• ACTIVITY: Reproduce the records below exactly as they appear, omitting any pictures they contain.

[Stored items]
##########

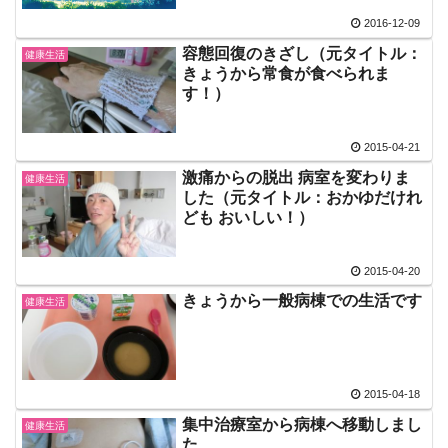
2016-12-09
容態回復のきざし（元タイトル：
健康生活
きょうから常食が食べられま
す！）
2015-04-21
激痛からの脱出 病室を変わりま
健康生活
した（元タイトル：おかゆだけれ
ども おいしい！）
2015-04-20
きょうから一般病棟での生活です
健康生活
2015-04-18
集中治療室から病棟へ移動しまし
健康生活
た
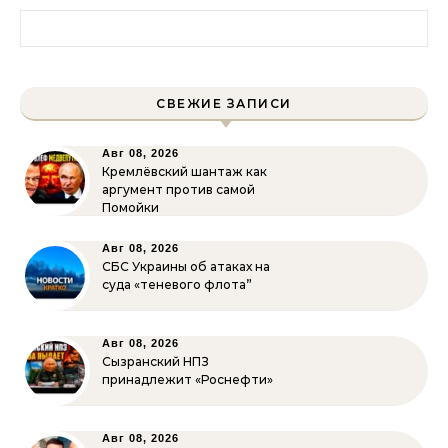
Найти:
СВЕЖИЕ ЗАПИСИ
Авг 08, 2026
Кремлёвский шантаж как
аргумент против самой
Помойки
Авг 08, 2026
СБС Украины об атаках на
суда «теневого флота”
Авг 08, 2026
Сызранский НПЗ
принадлежит «Роснефти»
Авг 08, 2026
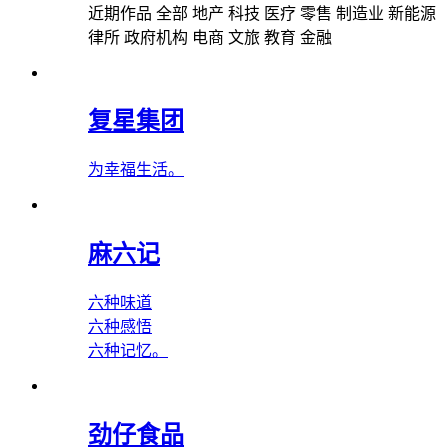
近期作品
全部
地产
科技
医疗
零售
制造业
新能源
律所
政府机构
电商
文旅
教育
金融
复星集团
为幸福生活。
麻六记
六种味道
六种感悟
六种记忆。
劲仔食品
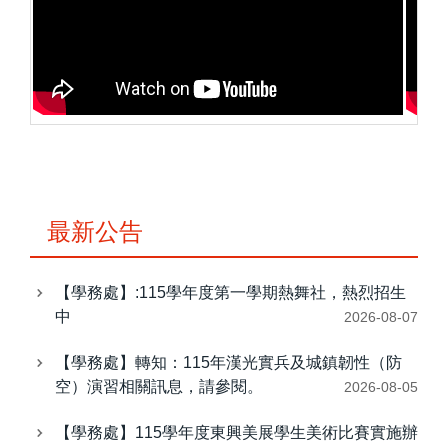
最新公告
【學務處】:115學年度第一學期熱舞社，熱烈招生
中
2026-08-07
【學務處】轉知：115年漢光實兵及城鎮韌性（防
空）演習相關訊息，請參閱。
2026-08-05
【學務處】115學年度東興美展學生美術比賽實施辦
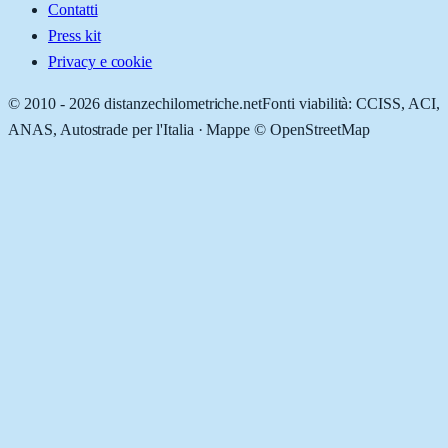
Contatti
Press kit
Privacy e cookie
© 2010 -
2026
distanzechilometriche.net
Fonti viabilità: CCISS, ACI,
ANAS, Autostrade per l'Italia · Mappe © OpenStreetMap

##########

• SOLUTION FOR THIS EXERCISE:
2016-12-09
容態回復のきざし（元タイトル：
健康生活
きょうから常食が食べられま
す！）
2015-04-21
激痛からの脱出 病室を変わりま
健康生活
した（元タイトル：おかゆだけれ
ども おいしい！）
2015-04-20
きょうから一般病棟での生活です
健康生活
2015-04-18
集中治療室から病棟へ移動しまし
健康生活
た
Найти:
СВЕЖИЕ ЗАПИСИ
Авг 08, 2026
Кремлёвский шантаж как
аргумент против самой
Помойки
Авг 08, 2026
СБС Украины об атаках на
суда «теневого флота”
Авг 08, 2026
Сызранский НПЗ
принадлежит «Роснефти»
Авг 08, 2026
近期作品
全部
地产
科技
医疗
零售
制造业
新能源
律所
政府机构
电商
文旅
教育
金融
复星集团
为幸福生活。
麻六记
六种味道
六种感悟
六种记忆。
劲仔食品
最新公告
【學務處】:115學年度第一學期熱舞社，熱烈招生
中
2026-08-07
【學務處】轉知：115年漢光實兵及城鎮韌性（防
空）演習相關訊息，請參閱。
2026-08-05
【學務處】115學年度東興美展學生美術比賽實施辦
Contatti
Press kit
Privacy e cookie
© 2010 -
2026
distanzechilometriche.net
Fonti viabilità: CCISS, ACI,
ANAS, Autostrade per l'Italia · Mappe © OpenStreetMap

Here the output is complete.